(About this exercise):
Word for word, reproduce all entries below, leaving every picture out.

(Excerpted data):

______

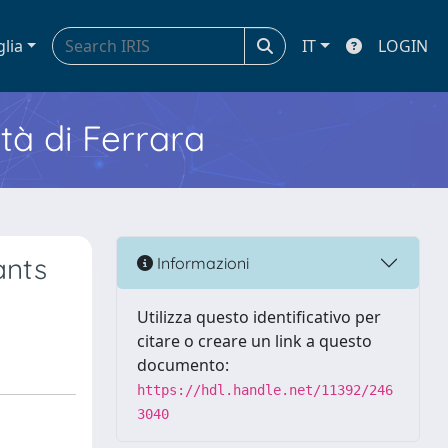
glia
IT
LOGIN
ità di Ferrara
ants
Informazioni
Utilizza questo identificativo per
citare o creare un link a questo
documento:
https://hdl.handle.net/11392/246
3040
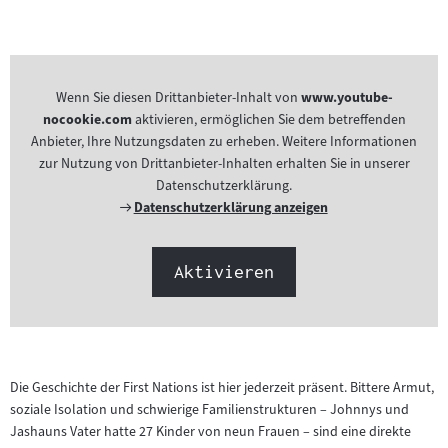
Wenn Sie diesen Drittanbieter-Inhalt von
www.youtube-
nocookie.com
aktivieren, ermöglichen Sie dem betreffenden
Anbieter, Ihre Nutzungsdaten zu erheben. Weitere Informationen
zur Nutzung von Drittanbieter-Inhalten erhalten Sie in unserer
Datenschutzerklärung.
Externer
Datenschutzerklärung anzeigen
Link:
Aktivieren
Die Geschichte der First Nations ist hier jederzeit präsent. Bittere Armut,
soziale Isolation und schwierige Familienstrukturen – Johnnys und
Jashauns Vater hatte 27 Kinder von neun Frauen – sind eine direkte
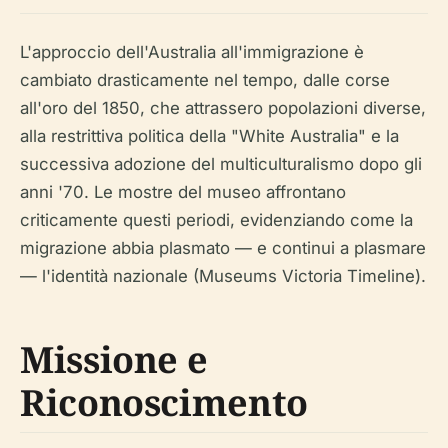
L'approccio dell'Australia all'immigrazione è
cambiato drasticamente nel tempo, dalle corse
all'oro del 1850, che attrassero popolazioni diverse,
alla restrittiva politica della "White Australia" e la
successiva adozione del multiculturalismo dopo gli
anni '70. Le mostre del museo affrontano
criticamente questi periodi, evidenziando come la
migrazione abbia plasmato — e continui a plasmare
— l'identità nazionale (Museums Victoria Timeline).
Missione e
Riconoscimento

______

(Final answer):
glia
IT
LOGIN
ità di Ferrara
ants
Informazioni
Utilizza questo identificativo per
citare o creare un link a questo
documento:
https://hdl.handle.net/11392/246
3040
Wenn Sie diesen Drittanbieter-Inhalt von
www.youtube-
nocookie.com
aktivieren, ermöglichen Sie dem betreffenden
Anbieter, Ihre Nutzungsdaten zu erheben. Weitere Informationen
zur Nutzung von Drittanbieter-Inhalten erhalten Sie in unserer
Datenschutzerklärung.
Externer
Datenschutzerklärung anzeigen
Link:
Aktivieren
Die Geschichte der First Nations ist hier jederzeit präsent. Bittere Armut,
soziale Isolation und schwierige Familienstrukturen – Johnnys und
Jashauns Vater hatte 27 Kinder von neun Frauen – sind eine direkte
L'approccio dell'Australia all'immigrazione è
cambiato drasticamente nel tempo, dalle corse
all'oro del 1850, che attrassero popolazioni diverse,
alla restrittiva politica della "White Australia" e la
successiva adozione del multiculturalismo dopo gli
anni '70. Le mostre del museo affrontano
criticamente questi periodi, evidenziando come la
migrazione abbia plasmato — e continui a plasmare
— l'identità nazionale (Museums Victoria Timeline).
Missione e
Riconoscimento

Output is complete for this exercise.